Can The US Government Assuage Cloud Privacy Concerns?
February 13, 2012
Even as the world tries to find a balance between individual privacy and the eternal vigilance of a nanny state, cloud computing is a casualty of the heightened security concerns in post-911 America. This is something that I had explored in earlier articles, from the ramifications of the PATRIOT Act (See: Is Cloud Computing a Threat to Consumer Rights?), to how rivals of American cloud vendors are actually touting the latter’s vulnerabilities to government investigation as a key business differentiator (See: Your Data in Australia is subject to the US Patriot Act).
More recently, I had written about how concerns have actually translated into business decisions to the detriment of American companies (See: European Firm Refuses To Go On the Microsoft Cloud Due to PATRIOT Act Concerns). Even the European Union had waded into the argument, stating that US laws may be contrary to the interests of the Union’s citizens. In an effort to address these concerns, the US government has decided on confidence building measures…
The first of these was a conference call with the press attended by Bruce Schwartz, deputy assistant attorney for the US Department of Justice, and Philip Verveer, deputy assistant secretary of state and US coordinator for international communications and information policy. According to them, while cloud computing had introduced some new parameters into the privacy equation, the fundamental legal protections for overseas operations have remained consistent, and that the country’s policies allow for as rigorous privacy protection as they do in Europe…
“There is a myth that the advent of cloud computing changes everything or has somehow presented us with new problems that we haven’t had before,” Swartz said. “In fact, while cloud has some important advantages for consumers and others, it doesn’t present any issues that have not always been present as long as there have been Internet service issues.” He added that any conflict is addressed by the framework stipulated by the Budapest Cybercrime Conventions, formulated as early as 2001. This includes issues relating to access to data stored outside the country, commenting that the problem “has been around as long as entities have stored records in one country and have been present in another.” According to him, “The Patriot Act really is in this context a red herring.
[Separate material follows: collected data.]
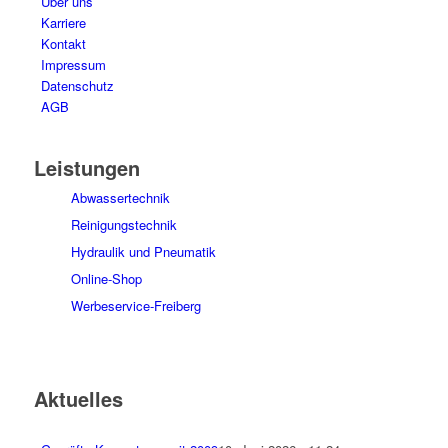
Über uns
Karriere
Kontakt
Impressum
Datenschutz
AGB
Leistungen
Abwassertechnik
Reinigungstechnik
Hydraulik und Pneumatik
Online-Shop
Werbeservice-Freiberg
Aktuelles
It didn’t work a fundamental change in how we approach the issues of stored data.”
Now, coming back to the question posed in the article title, are these assurances enough? Personally speaking, I don’t believe they would satisfy the concerned parties. For one, stating that a problem has existed before does not mean that the problem doesn’t exist now. Secondly, for all the assurances, there is no direct US equivalent to the Data Protection Directive in Europe that seeks to protect privacy. When you add to this mix the statement made by a Microsoft executive last year, that under the PATRIOT Act, the company could be compelled to turn over information stored overseas to US authorities without providing prior notice or seeking consent from the data owner, the situation gets murkier.
However, all is not lost. The fact that the US government is trying to address these concerns indicates that it has heard the voices of the affected. With cooperation between the EU and the US authorities, an amicable settlement that allows for privacy without endangering world peace is certainly possible.